Here in eastern Oklahoma, our usual custom is to go to Latin mass at the monastery nearby. Yesterday, because of weather and other logistics, we went to our parish church which has a Sunday Novus Ordo "English" mass and then a later Latin mass. We went to the English one.
In the traditional calendar, the season of Septuagesima started yesterday. In the new calendar, yesterday was the 4th Sunday of Ordinary Time, Year A.
I wonder how it seems to the pastor, who celebrates both the parish masses, to switch from one to the other within the space of a morning. It's not like they are opposites or adversaries, the two forms with their respective calendars. But they are different. I haven't actually heard this particular pastor celebrate a Latin mass. The English ones we've been to here are reverent, mostly attended by people our age or older (ie boomers), and you see all the signs of post-conciliar "active participation":
--a choir that can harmonize, a better than average keyboardist; a laity rotation to read the Scriptures; ushers; audible congregational responses to the dialogue elements, settings, and hymns; various ministries outside of the mass; and so on. Greeters at the door to hand out bulletins and interact with people; smiles and friendliness. There are no less than two deacons and this is for quite a small town in a state with a quite low Catholic population.
The pastor's homily was about the Beatitudes, which are in the Gospel reading for this Sunday, and was along the lines of this reflection by Gavin Ashenden. Basically, Father SD was trying to refresh and level-up our understanding of the terms used in the passage. He presented it as somewhat of a ladder or pyramid; for instance, the first Beatitude is
"Blessed are the poor in spirit, for theirs is the kingdom of heaven."
He said that poverty in this context is not economic -- simple lack of worldly goods -- but something more like humility, which means a fundamental understanding that everything one has, one has received from God. He said that by its nature, humility is not an outcome, not in this life at least, but more like a starting condition. If you say "now I'm humble" you transgress the very condition.

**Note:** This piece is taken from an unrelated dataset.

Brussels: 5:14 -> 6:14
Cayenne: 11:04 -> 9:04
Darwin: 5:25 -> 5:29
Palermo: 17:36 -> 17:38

He moved on through the other operative descriptions in the passage, contrasting them with the Ten Commandments which for the most part more negative in structure, and don't generally tell us how to practice virtue, how to become "perfect, as your Father in heaven is perfect".

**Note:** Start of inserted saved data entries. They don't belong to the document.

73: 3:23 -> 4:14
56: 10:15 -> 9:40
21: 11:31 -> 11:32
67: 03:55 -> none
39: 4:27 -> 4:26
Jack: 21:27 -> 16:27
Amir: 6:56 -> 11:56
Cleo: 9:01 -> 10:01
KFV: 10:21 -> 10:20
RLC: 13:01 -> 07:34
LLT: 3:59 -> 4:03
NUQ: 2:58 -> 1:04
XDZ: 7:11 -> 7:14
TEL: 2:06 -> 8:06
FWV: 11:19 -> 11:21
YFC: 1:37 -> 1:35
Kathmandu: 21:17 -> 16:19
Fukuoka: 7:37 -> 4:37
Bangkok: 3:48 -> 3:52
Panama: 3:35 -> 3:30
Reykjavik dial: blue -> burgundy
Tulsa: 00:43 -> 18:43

When I'm writing this out, I become aware how difficult it is to paraphrase, and how I am out of practice. If this partial summary seems unsatisfactory, the fault is mine, and not Father's. And of course, when you are homilizing you have about 12 minutes to say everything you have discerned you need to say on that occasion to your flock. Each of them will probably hear it a bit differently or take something different home from it.

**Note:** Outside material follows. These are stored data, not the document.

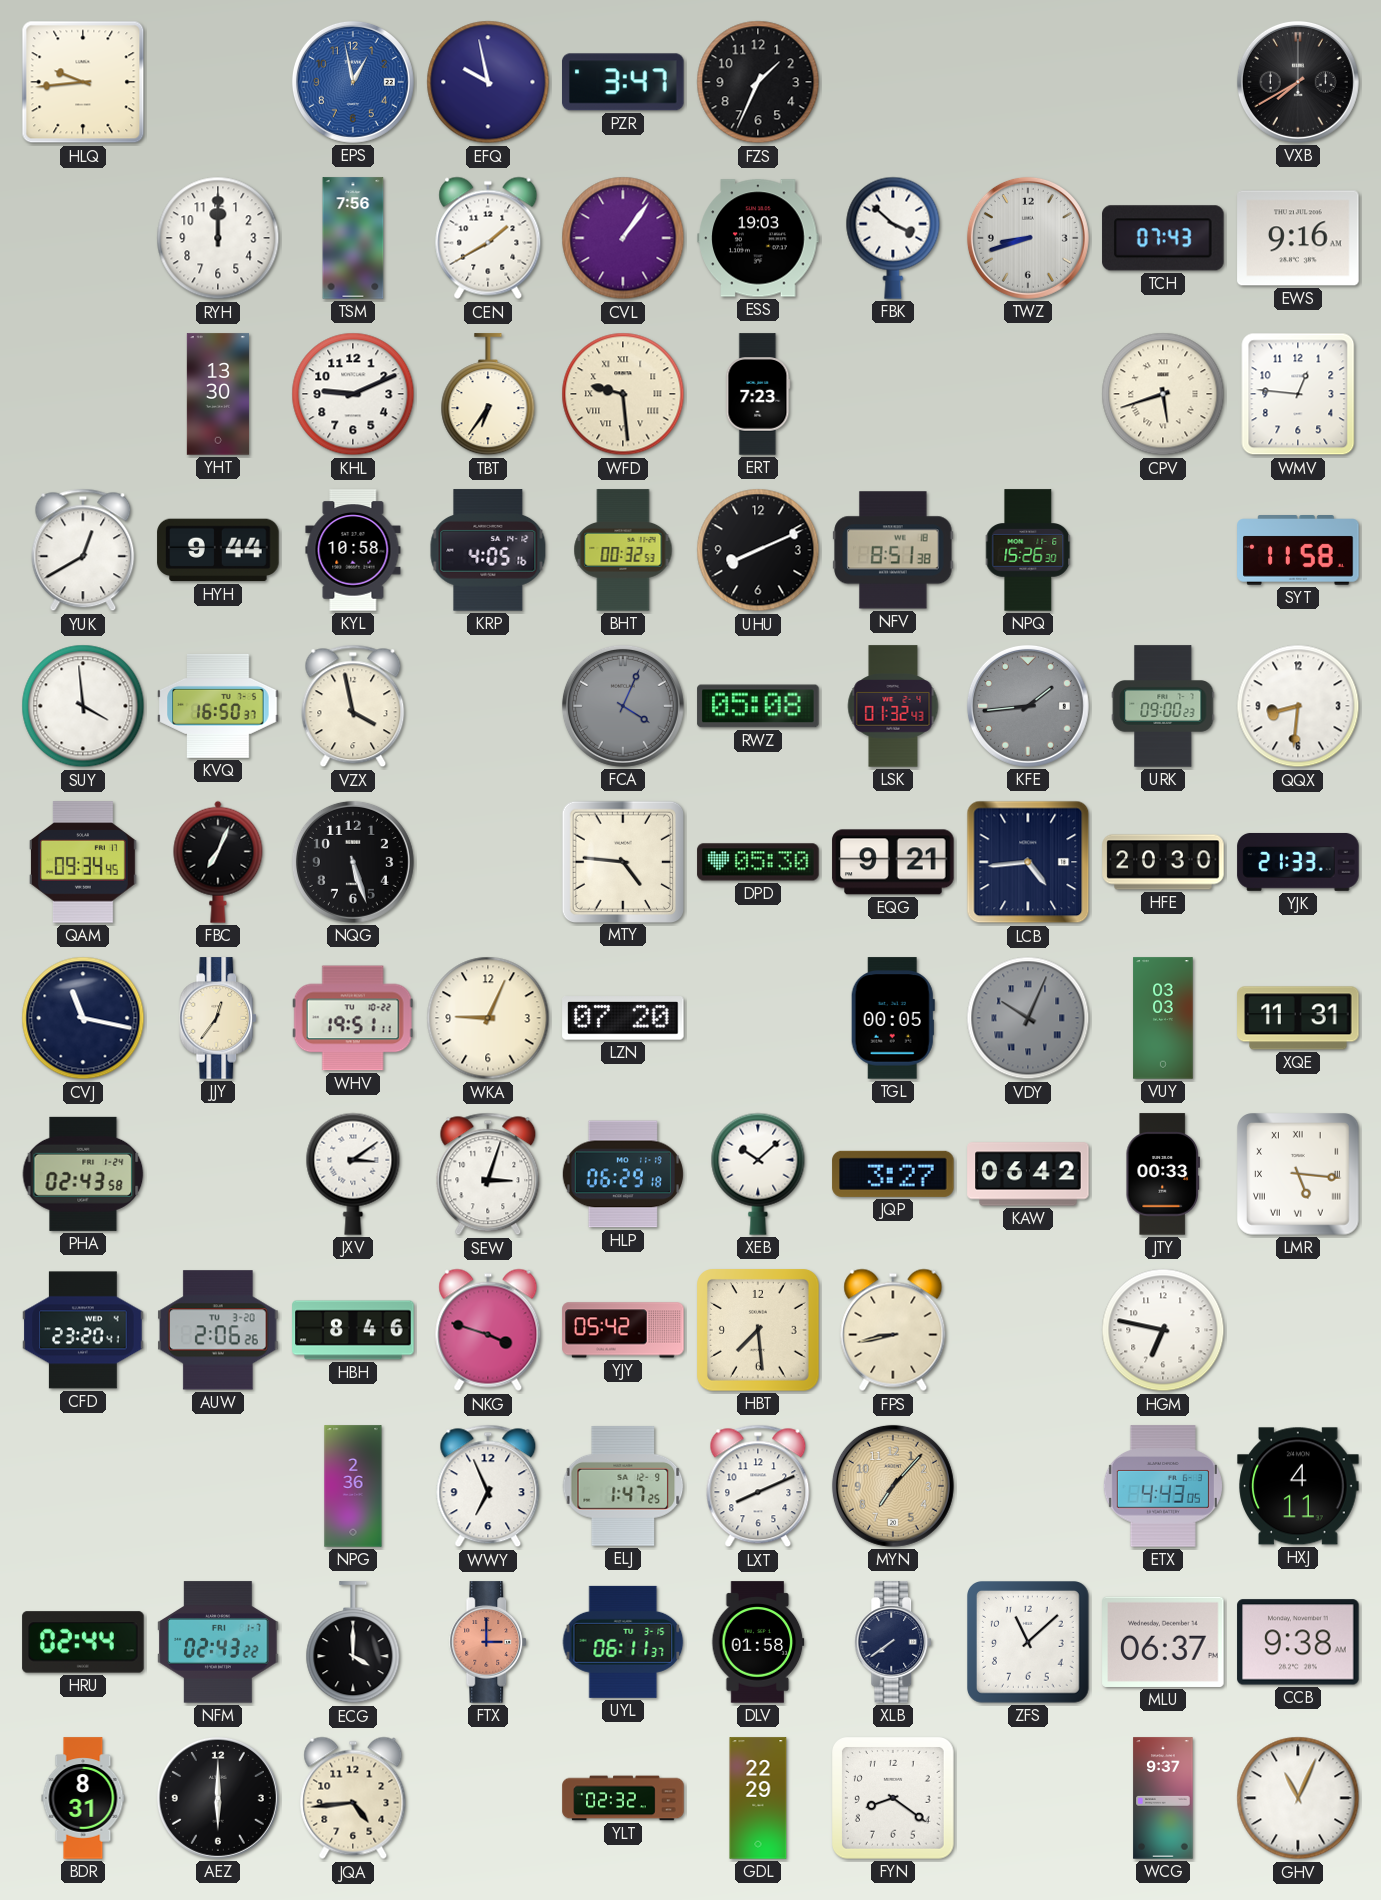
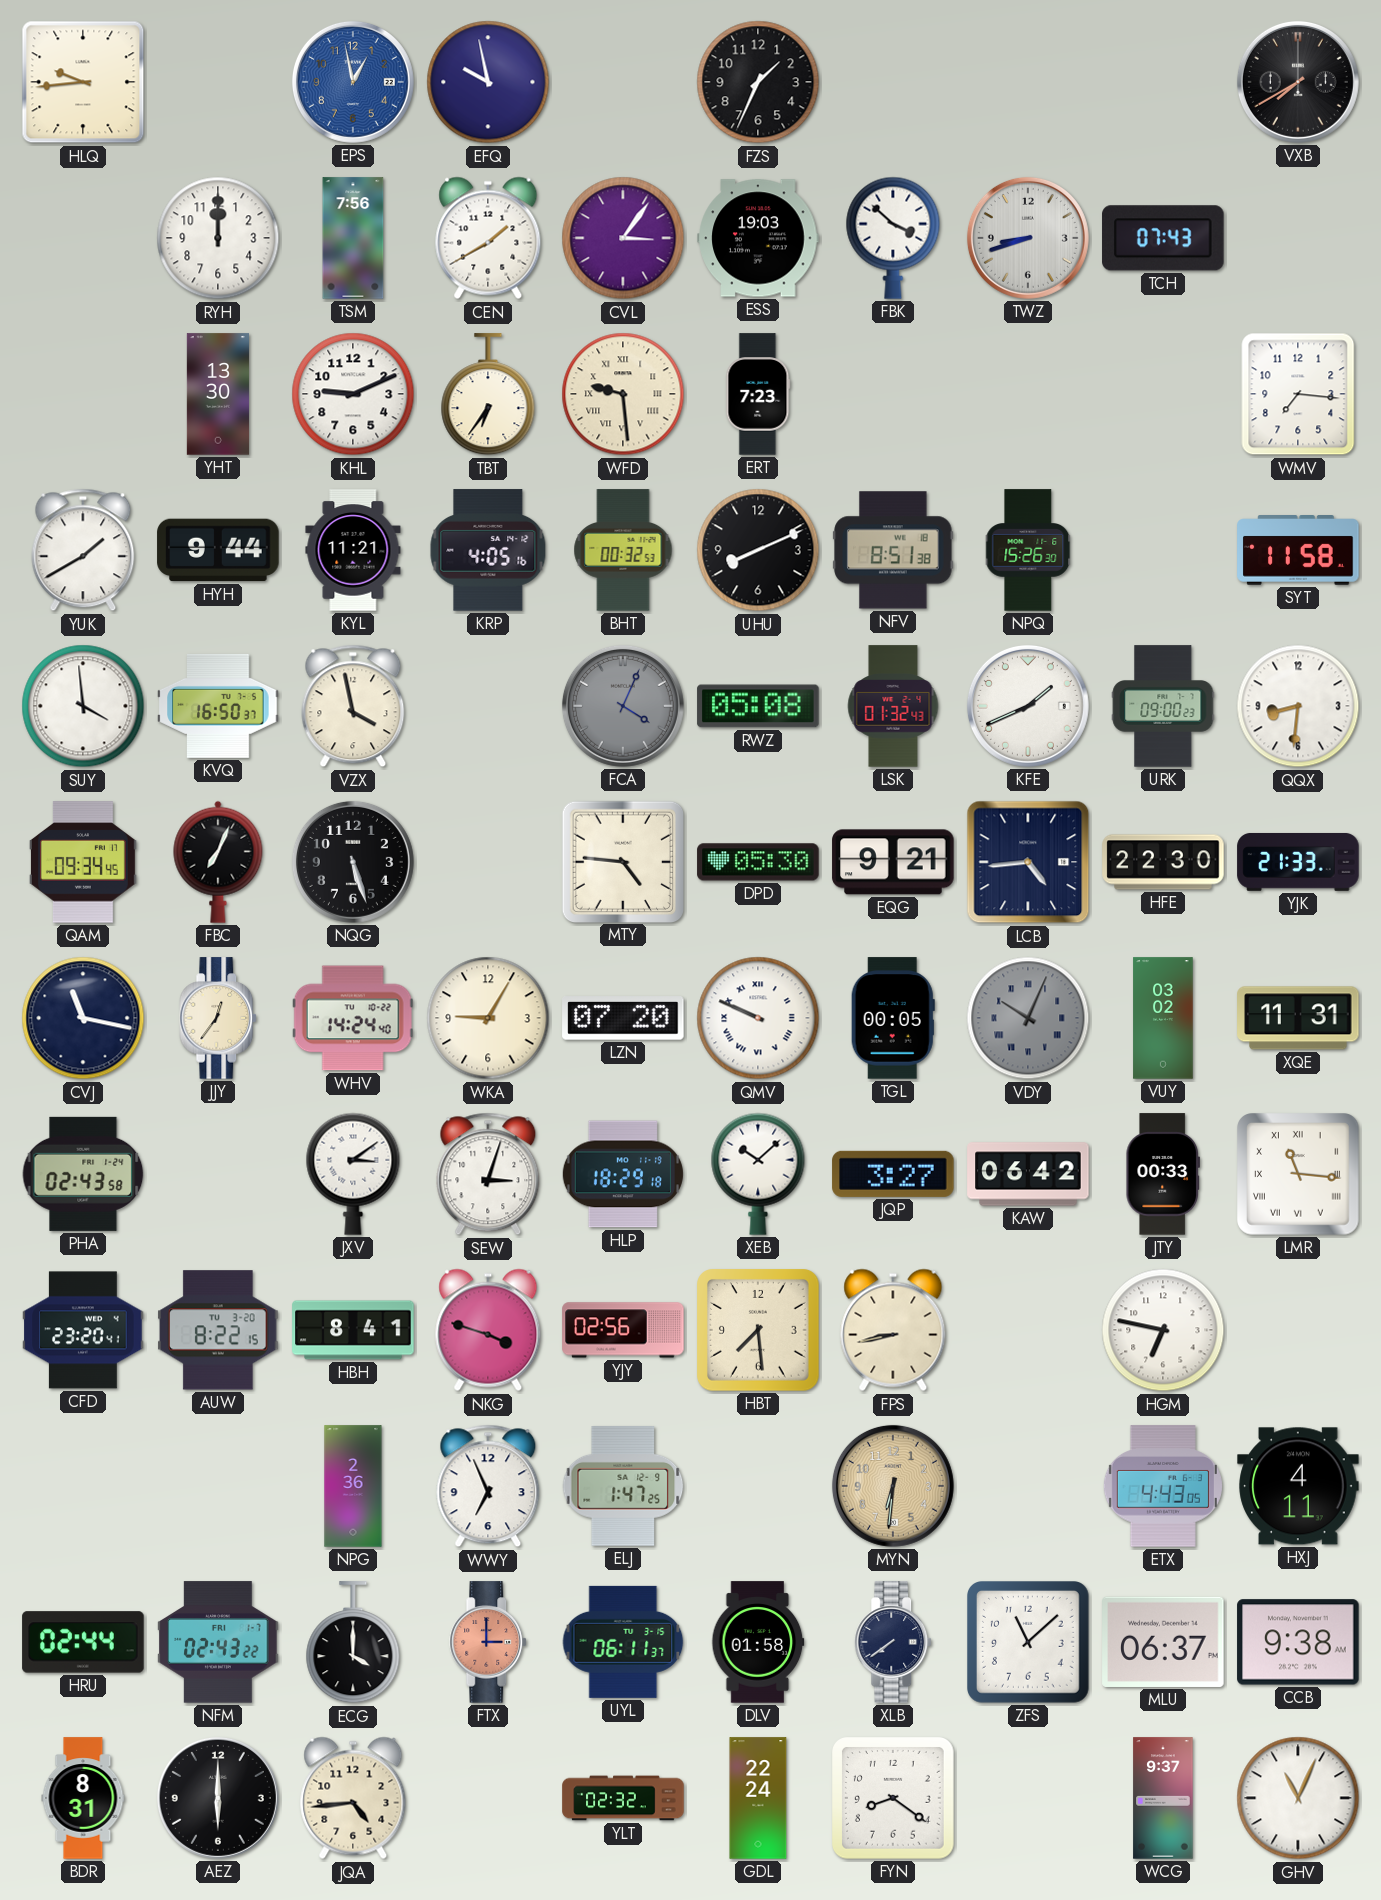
PZR: 3:47 -> none
CVL: 1:06 -> 3:06
EWS: 9:16 -> none
CPV: 5:42 -> none
WMV: 12:46 -> 7:16
YUK: 12:40 -> 1:40
KYL: 10:58 -> 11:21
KFE: 1:44 -> 1:41
KFE dial: grey -> white
HFE: 20:30 -> 22:30
WHV: 19:51 -> 14:24
WKA: 9:04 -> 9:05
QMV: none -> 9:49
VUY: 03:03 -> 03:02
HLP: 06:29 -> 18:29
LMR: 5:16 -> 11:16
AUW: 2:06 -> 8:22
HBH: 8:46 -> 8:41
YJY: 05:42 -> 02:56
LXT: 8:11 -> none
MYN: 7:07 -> 6:31
GDL: 22:29 -> 22:24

I mentioned contrasts at the beginning of this post, and contrast is an unavoidable feature of the Catholic Church as it exists nowadays. Perhaps it always is, but in different modes and with different focal points.
In support of this -- my last post was about "progressive polarization". Polarization by definition is co-relative (so is progress, indeed). By that I mean that they have referents outside of themselves, and they are in themselves comparative terms in respect to themselves -- poles are like opposites, and progress is from one place to another in a forward direction. I will just mention that they are also both used analogically in this context. In themselves, they are spatial, locational terms; but Balthasar is using them to universalize a kind of positioning. Or so I would think, without having really read Balthasar except in a sketchy, proxy manner.
The way I translate progressive polarization is as eschatology -- the End of all things, meaning not their termination but their direction and meaning -- and as lifting the veil. I see the idea in almost all literature, even fiction that doesn't qualify as literature; in social and political events; in nature and in personal life. I see it most clearly in the liturgy and things associated with it, which includes some parts of my own life story.
(Here I am defining Liturgy very broadly almost as a synonym for our Faith; it has a much more specific meaning as well. )
I can't seem to say clearly what I am trying to say, which is awkward, but I'm leaving it up because there is something there and the messiness obscures but does not falsify it. I may be able to read it later and see a way to pull the messy bits into better order.
The homily on the beatitudes, and the thoughts on post-conciliar liturgical participation, and the bits on poles and progress and contrasts, don't seem to belong all together, but they all do join together, because they all intersect in the liturgy, and they are all things that go into the experience of Catholics who are seriously participating in the life of the Church. In fact, our whole faith life in today's circumstances is this kind of tangle, and I haven't even mentioned some of the things that are front in center in other countries. It's a feature of a Faith that is far more immense than any human mind can encompass, a Faith that subsumes everything in the universe and in human thought. The tangle is the outward or backwards appearance. I suppose it is the way good is brought out of evil, order knitted out of chaos.